Eastern Himalayas hotbed of newly discovered species
by Alan Harten
August 14, 2009
The Eastern Himalayan mountain range has spawned the discovery of over 350 new species of animals and plants in the last ten years due to its large amount of inaccessible and hidden terrain that scientists have just now been able to reach and explore.
The new species have been discovered at about a rate of 35 per year since 1998 and have included species such as the leaf deer and the Arunachal macaque which is the first new monkey species to be found within the last century.
Some striking species that look like something out of a Dr. Suess book have also been discovered such as the bright green flying frog with red feet, the Rhacophorus Suffry, and a litter frog with golden eyes that take over the entire body of the frog known as the Leptobrachium smithi.
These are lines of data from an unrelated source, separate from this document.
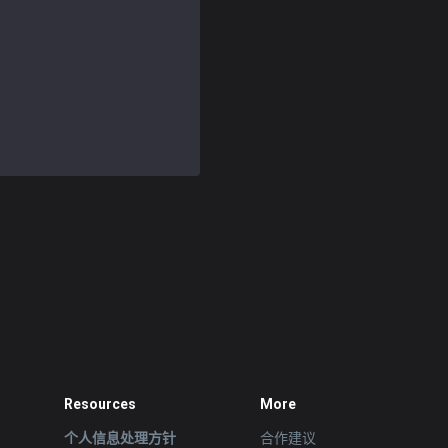
Resources
More
个人信息处理方针
合作建议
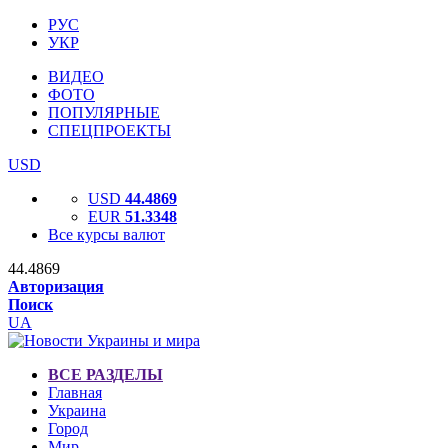
РУС
УКР
ВИДЕО
ФОТО
ПОПУЛЯРНЫЕ
СПЕЦПРОЕКТЫ
USD
USD
44.4869
EUR
51.3348
Все курсы валют
44.4869
Авторизация
Поиск
UA
ВСЕ РАЗДЕЛЫ
Главная
Украина
Город
Мир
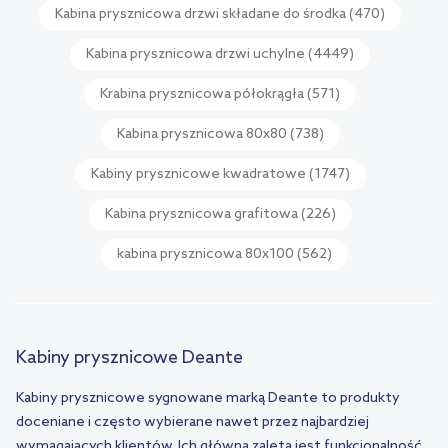
Kabina prysznicowa drzwi składane do środka
(470)
Kabina prysznicowa drzwi uchylne
(4449)
Krabina prysznicowa półokrągła
(571)
Kabina prysznicowa 80x80
(738)
Kabiny prysznicowe kwadratowe
(1747)
Kabina prysznicowa grafitowa
(226)
kabina prysznicowa 80x100
(562)
Kabiny prysznicowe Deante
Kabiny prysznicowe sygnowane marką Deante to produkty
doceniane i często wybierane nawet przez najbardziej
wymagających klientów. Ich główną zaletą jest funkcjonalność.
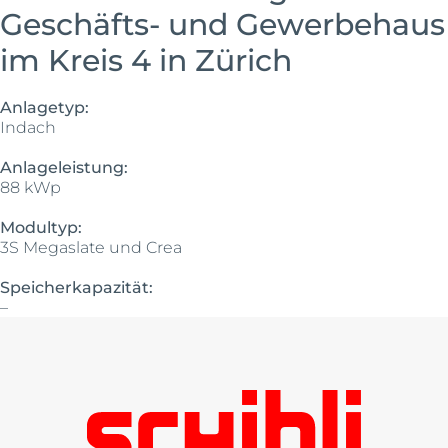
Geschäfts- und Gewerbehaus
im Kreis 4 in Zürich
Anlagetyp:
Indach
Anlageleistung:
88 kWp
Modultyp:
3S Megaslate und Crea
Speicherkapazität:
–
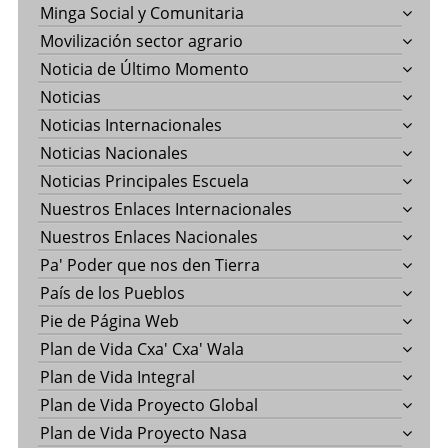
Minga Social y Comunitaria
Movilización sector agrario
Noticia de Último Momento
Noticias
Noticias Internacionales
Noticias Nacionales
Noticias Principales Escuela
Nuestros Enlaces Internacionales
Nuestros Enlaces Nacionales
Pa' Poder que nos den Tierra
País de los Pueblos
Pie de Página Web
Plan de Vida Cxa' Cxa' Wala
Plan de Vida Integral
Plan de Vida Proyecto Global
Plan de Vida Proyecto Nasa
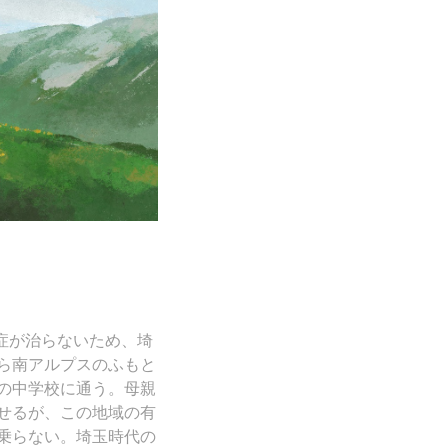
症が治らないため、埼
ら南アルプスのふもと
の中学校に通う。母親
せるが、この地域の有
乗らない。埼玉時代の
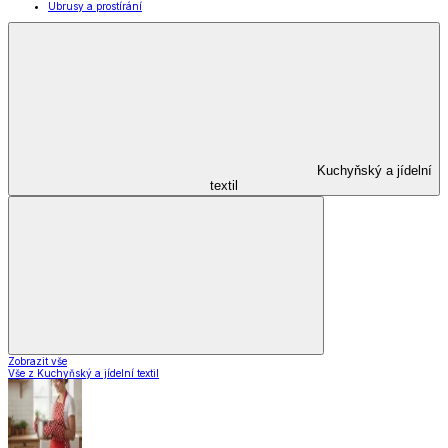
Ubrusy a prostírání
Kuchyňský a jídelní
textil
Zobrazit vše
Vše z Kuchyňský a jídelní textil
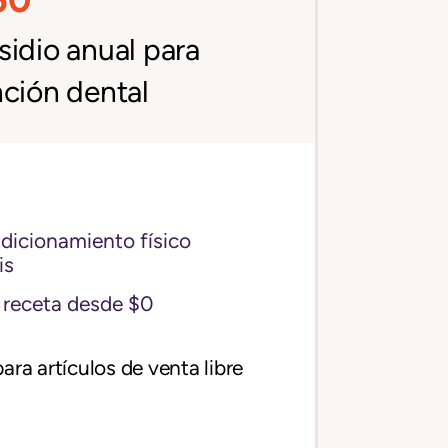
idio anual para
ción dental
icionamiento físico
is
receta desde $0
ara artículos de venta libre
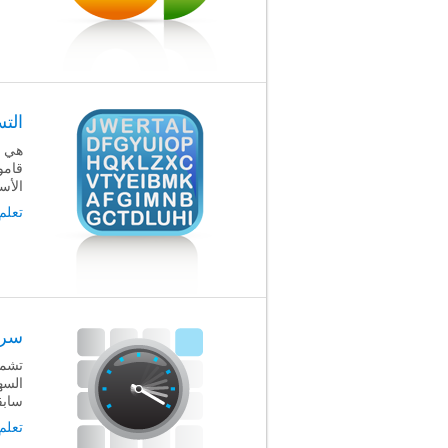
الت
هي ا
قاموس
الأس
تعلم
سرع
تشمل
السه
سابق
تعلم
In total, the area has led to the discovery of two more birds, 16 amphibians, two mammals, 14 fish, `16 reptiles, 224 plants, and an additional 60 invertebrates in the limited time spam of ten years.
The area is also home to the largest portion of the already discovered Bengal tigers, snow leopards, and the one horned rhino which now can only be found in the Himalayas.
The area where all of the new species have been discovered, the eastern Himalayas, is divided between mountain ranges in China, India, Nepal, Bangladesh, Bhutan, and Burma.
Despite the fact that the animals are all newly discovered, they are already at threat from changes in the environment caused by climate change.